JarrettBillingsley / Croc

Croc is an extensible extension language in the vein of Lua, which also wishes it were a standalone language. Also it's fun.
http://www.croc-lang.org
79 stars 12 forks source link

Class system overhaul #61

Closed JarrettBillingsley closed 11 years ago

JarrettBillingsley commented 11 years ago

I've been thinking about the class system. It's worked okay, but..

To be honest, I don't think I was ever really sold on the whole differential inheritance thing in the first place. Sure, it makes instances smaller at allocation, but is that really a big concern? It imposes additional runtime overhead when reading unset fields, makes it harder to list what fields an instance actually has, and prevents any runtime correctness checking of field assignment (how do you know, when assigning a field, that it's a valid assignment and not a typo? you don't; you always create new fields when assigning fields for the first time). And all of the space benefits likely disappear since you'll probably set most/all of the fields to new values.

Furthermore, how often do you want to add a new field to an instance, or to a class that has already been instantiated? I don't really buy the traditional arguments from dynamic language fanboys. Monkeypatching has its uses, such as adding functionality to libraries whose source you don't control, but doing it at runtime with objects that already exist seems precarious. Croc isn't meant to be great for writing long-running fault-tolerant hot-patchable systems. There are other languages/models that do a much better job of it.

Next, there's the annoying issue of field privacy that I've kinda put off for a while but maybe I should just deal with it now. I want there to be public and private fields, dammit. Private fields also eliminate the need for "extra fields" that have hung around for a while, and "extra bytes" can be handled as just a private memblock field, so both of those can be dropped. And if there are no extra bytes or fields, we can drop allocators too!

So this is what I'm thinking:

struct FieldValue
{
    CrocValue value;
    CrocClass* proto; // the class that declared this field/method
    bool isPublic;    // true for public; false for private
}

alias Hash!(CrocString*, FieldValue) FieldHash;

struct CrocClass
{
    CrocString* name;
    CrocClass* parent;
    bool frozen;             // whether or not this class has been frozen
    FieldHash methods;       // before freezing, C/R/W/D; after, read-only
    FieldHash fields;        // before freezing, C/R/W/D; after, R/W
    CrocFunction* finalizer; // before freezing, R/W; after, read-only
}

struct CrocInstance
{
    CrocClass* parent;
    FieldHash fields; // data is allocated directly after this instance
}

Have a new "object" stdlib for OO-related stuff. Some of it moves out of the baselib.

object
    fieldsOf(class|instance)           // iterator, like allFieldsOf is now
    methodsOf(class|instance)          // similar to above
    rawGetField(instance, string)      // same
    rawSetField(instance, string, any) // same
    Finalizable(class)                 // same
    newMethod(class, string, function) // adds new method to a class
    newField(class, string, any)       // adds new field to a class
    remove(class, string)              // removes method/field from a class
    freeze(class)                      // freezes a class
    isFrozen(class)                    // tells whether a class is frozen
ligustah commented 11 years ago

Sounds like a major change, but a good one, I think.
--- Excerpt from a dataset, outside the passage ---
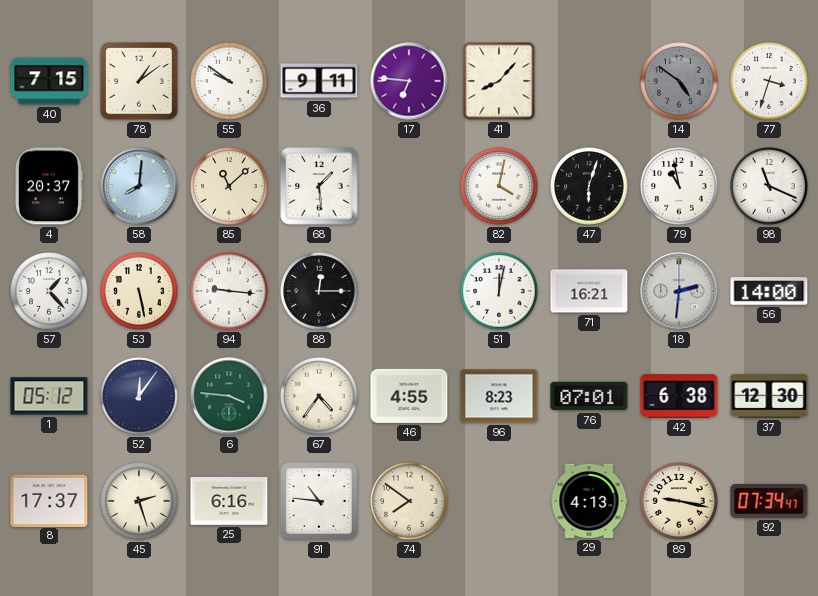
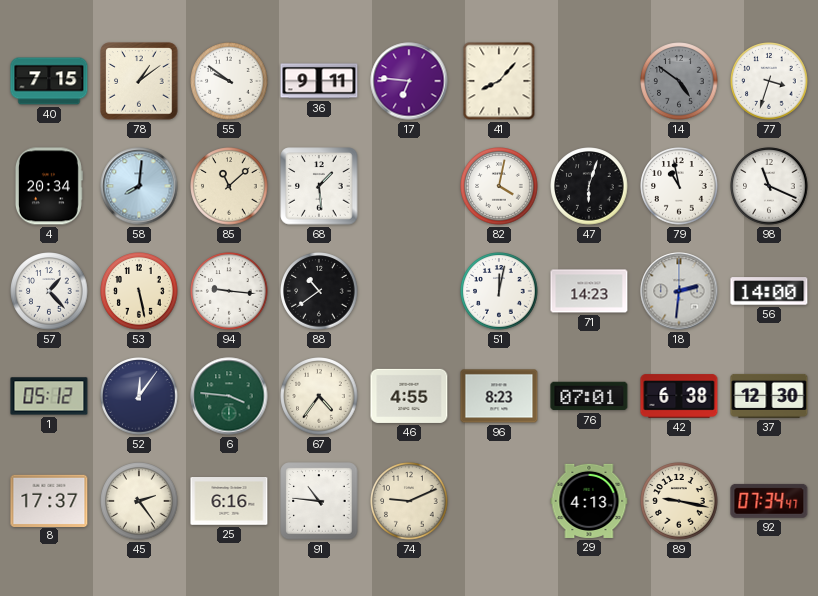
4: 20:37 -> 20:34
88: 12:15 -> 10:39
71: 16:21 -> 14:23
45: 2:27 -> 2:24
74: 7:51 -> 9:11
May I ask why you do this?

Any identifiers that appear inside a class in field access position that are prepended with an underscore are
automatically prepended with the class's name. That is, something like _x becomes Classname_x. Also happens to any 
fields/methods with names like that. They will be set as private.
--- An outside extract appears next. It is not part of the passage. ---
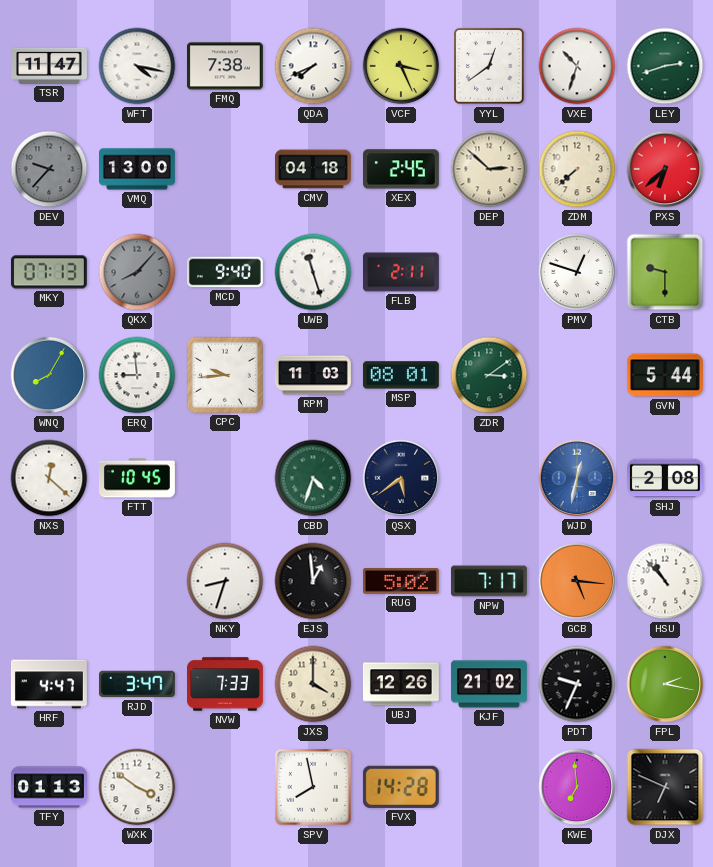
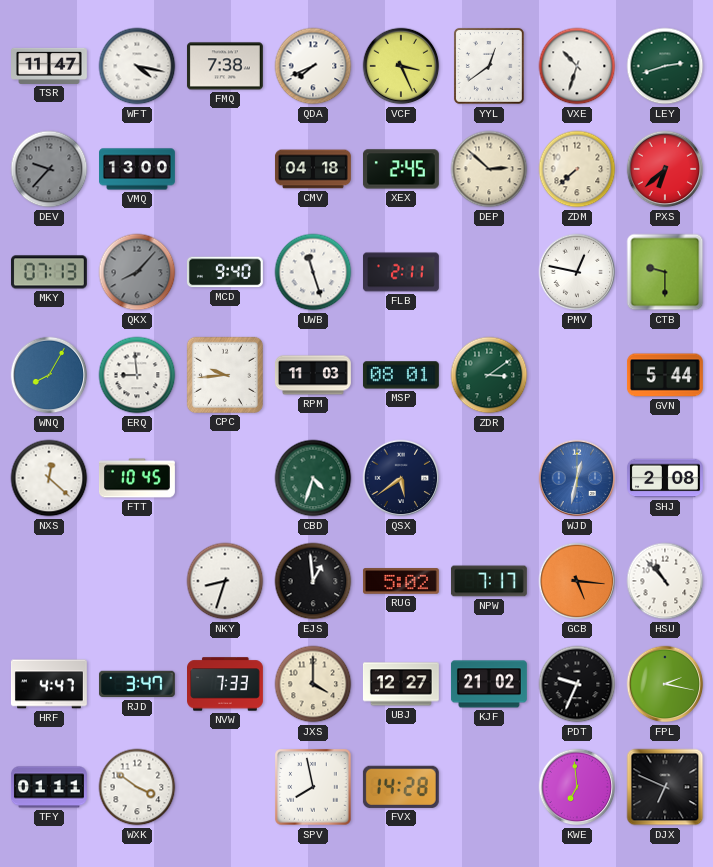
PMV: 12:48 -> 12:47
UBJ: 12:26 -> 12:27
TFY: 01:13 -> 01:11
And why do you separate fields from methods? I mean methods are just callable fields after all.

JarrettBillingsley commented 11 years ago

As for the private field naming: this is to avoid name conflicts in derived classes. For instance, suppose you had:

class Base
{
    _x = 5
    function doSomething() { /* expects _x to be an int */ }
}

class Derived : Base
{
    _x = "hello"
    function doSomethingElse() { /* expects _x to be a string */ }
}

These two classes might not know anything about one another, and they both have private fields named _x. If you simply had Derived overwrite _x with its own value, suddenly you break the doSomething method that it inherited. If you throw an error upon declaring Derived, saying that the field _x already exists, then you have to rename Derived._x so that the name no longer conflicts (and this can get annoying if you add a private field to Base and several classes which derive from it now all suddenly have name conflicts).
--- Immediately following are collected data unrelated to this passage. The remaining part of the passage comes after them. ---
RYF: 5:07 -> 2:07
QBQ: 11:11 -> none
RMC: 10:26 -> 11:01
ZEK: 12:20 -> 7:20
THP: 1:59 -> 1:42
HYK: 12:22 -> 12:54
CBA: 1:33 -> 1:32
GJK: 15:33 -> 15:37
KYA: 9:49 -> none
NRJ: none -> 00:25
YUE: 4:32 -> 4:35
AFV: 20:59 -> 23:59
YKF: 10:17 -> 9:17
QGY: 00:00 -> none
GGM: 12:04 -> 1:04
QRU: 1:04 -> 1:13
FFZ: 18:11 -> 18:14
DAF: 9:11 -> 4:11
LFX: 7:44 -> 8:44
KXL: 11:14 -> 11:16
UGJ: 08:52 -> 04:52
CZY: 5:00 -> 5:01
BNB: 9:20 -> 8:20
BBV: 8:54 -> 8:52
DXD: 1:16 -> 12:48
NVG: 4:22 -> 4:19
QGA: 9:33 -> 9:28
By prepending private fields with the name of the class they were defined in -- and also doing so when accessing fields inside classes -- all this stuff is avoided. It can break if you have a derived class with the exact same name as its base, but why the hell would you do that?

As for separating fields from methods: now that instances copy their fields from their class, putting all the methods into every single class instance becomes a huge waste of memory. Suppose you have a class with 10 fields and 20 methods. If you just copy the non-method members, each instance will have a hash of 16 slots embedded in it; if you copy both, each instance will have a hash of 32 slots. That's double the memory consumption, and it's pointless waste when you consider that probably 99.99% of the time, you never change the methods on a per-instance basis. You might as well just look them up in the class instead.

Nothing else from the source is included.